Happy New Year! Have a blast .. See ya all in 2011 ..

DSLs In Action is out!

It all started with a mail from Christina of Manning expressing their interest in publishing a book on building parsers in Scala. She mentioned that they have come across a blog post of mine titled External DSLs made easy with Scala Parser Combinators and Marjan Bace (Publisher) would like to talk to me on this possible venture. I still remember that hour long discussion with Marjan that ultimately led to the thoughts of coming out with a book on DSL design.

The ebook of DSLs In Action (buy here)^* has been published, the print version is due Dec 24, just in time for Christmas. The final book is sized at 377 pages with 9 chapters and 7 appendices. Before publication the book was reviewed at various levels by an illustrious panel of reviewers. I received lots of feedbacks and suggestions at Manning online Author's Forum. The current incarnation of the book is the result of assimilating all suggestions, feedbacks and critiques aided by the constructive editing process of the Manning crew. Jonas Boner has been kind enough to write the foreword of the book. The result is now a reality for all of you to read, enjoy and review.

Some one asked to me pen down my thoughts on DSLs In Action in one page. Not the literal summary of what it contains, but the impressions of some of the thought snippets that it can potentially induce into the minds of its readers. This post is an attempt towards that.

DSL and polyglotism

A DSL is targeted for a specific domain. Your implementation should be expressive enough to model the ubiquitous language that your domain users use everyday. Hence the practice od DSL driven development has an aura of polyglotism in it. Assuming you have the relevant expertise in your team, target the implementation language that's best suited for developing the syntax of the domain. DSLs In Action considers case studies in Ruby, Groovy, Clojure and Scala and focuses its readers to the implementation patterns of DSLs in each of them.

A DSL as a collaboration medium

The one most standout dimension that DSL driven development adds to a team is an increased emphasis on collaboration.

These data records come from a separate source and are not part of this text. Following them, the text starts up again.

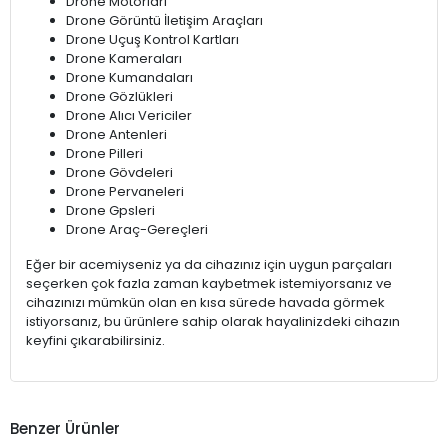
Drone Motorları
Drone Görüntü İletişim Araçları
Drone Uçuş Kontrol Kartları
Drone Kameraları
Drone Kumandaları
Drone Gözlükleri
Drone Alıcı Vericiler
Drone Antenleri
Drone Pilleri
Drone Gövdeleri
Drone Pervaneleri
Drone Gpsleri
Drone Araç-Gereçleri
Eğer bir acemiyseniz ya da cihazınız için uygun parçaları
seçerken çok fazla zaman kaybetmek istemiyorsanız ve
cihazınızı mümkün olan en kısa sürede havada görmek
istiyorsanız, bu ürünlere sahip olarak hayalinizdeki cihazın
keyfini çıkarabilirsiniz.
Benzer Ürünler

The main value proposition that a DSL brings to table is a better collaboration model between the developers and the domain users. It's no secret that most of today's failed projects attribute their debacle to the huge gap in the developers' understanding of the domain. This mainly results from the lack of communication between the developers and the domain users and also between the different groups of developers. When you have code snippets like the following as part of your domain model ..

import TaxFeeImplicits._
override def calculatedAs(trade: Trade): PartialFunction[TaxFee, BigDecimal] = {
  case TradeTax   => 5.  percent_of trade.principal
  case Commission => 20. percent_of trade.principal
  case Surcharge  => 7.  percent_of trade.principal
  case VAT        => 7.  percent_of trade.principal
}


you can collaborate very well with your domain experts to verify the correctness of implementation of the business rule for tax calculation on a security trade. DSLs In Action dispels the myth that a DSL will make your domain analysts programmers - it will not. A DSL best serves as the collaboration bridge to discuss business rules' implementation with your analysts.

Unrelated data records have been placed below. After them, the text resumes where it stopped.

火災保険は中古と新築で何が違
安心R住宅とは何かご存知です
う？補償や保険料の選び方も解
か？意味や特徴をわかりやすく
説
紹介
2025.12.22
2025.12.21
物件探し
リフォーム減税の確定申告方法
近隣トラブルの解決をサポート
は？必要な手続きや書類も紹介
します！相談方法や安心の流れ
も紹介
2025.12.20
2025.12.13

Importance of the semantic model

A DSL is a thin layer of linguistic abstraction atop a semantic model. I have blogged on this topic some time ago. The semantic model is the set of abstractions on which you grow your DSL syntax. The semantic model can potentially be reused for purposes other than developing your DSL layer - hence it needs to be as loosely coupled as possible with the syntax that your DSL publishes. In DSLs In Action I discuss the concept of a DSL Facade that helps you decouple basic abstractions of the domain model from the language itself.

DSL design is also abstraction design

Throughout DSLs In Action I have highlighted many of the good qualities that a well-designed abstraction needs to have. In fact Appendix A is totally dedicated to discussing the qualities of good abstractions. In almost every chapter I talk about how these qualities (minimalism, distillation, composability and extensibility) apply in every step of your DSL design. In real world when you implement DSLs, you will see that entire DSLs also need to be composed as abstractions. Use a proper language that supports good models of abstraction composition

External and Internal is only one dimension of classifying DSLs

Though broadly I talk about external and internal DSLs, actually there are lots of different implementation patterns even within them. Internal DSLs can be embedded where you emded the domain language within the type system of the host language. Or they can generative where you allow the language runtime to generate code for you, like you do in Ruby or Groovy using dynamic meta-programming. With the Lisp family you can create your own language using macros. Some time back I blogged about all these varying implementation patterns with internal and external DSLs.

Hope you all like DSLs In Action. If you have reached this far in the post, there are chapters 1 and 4 free on Manning site taht would help you get a sneak peak of some of the stuff that I talked about .. Happy Holidays!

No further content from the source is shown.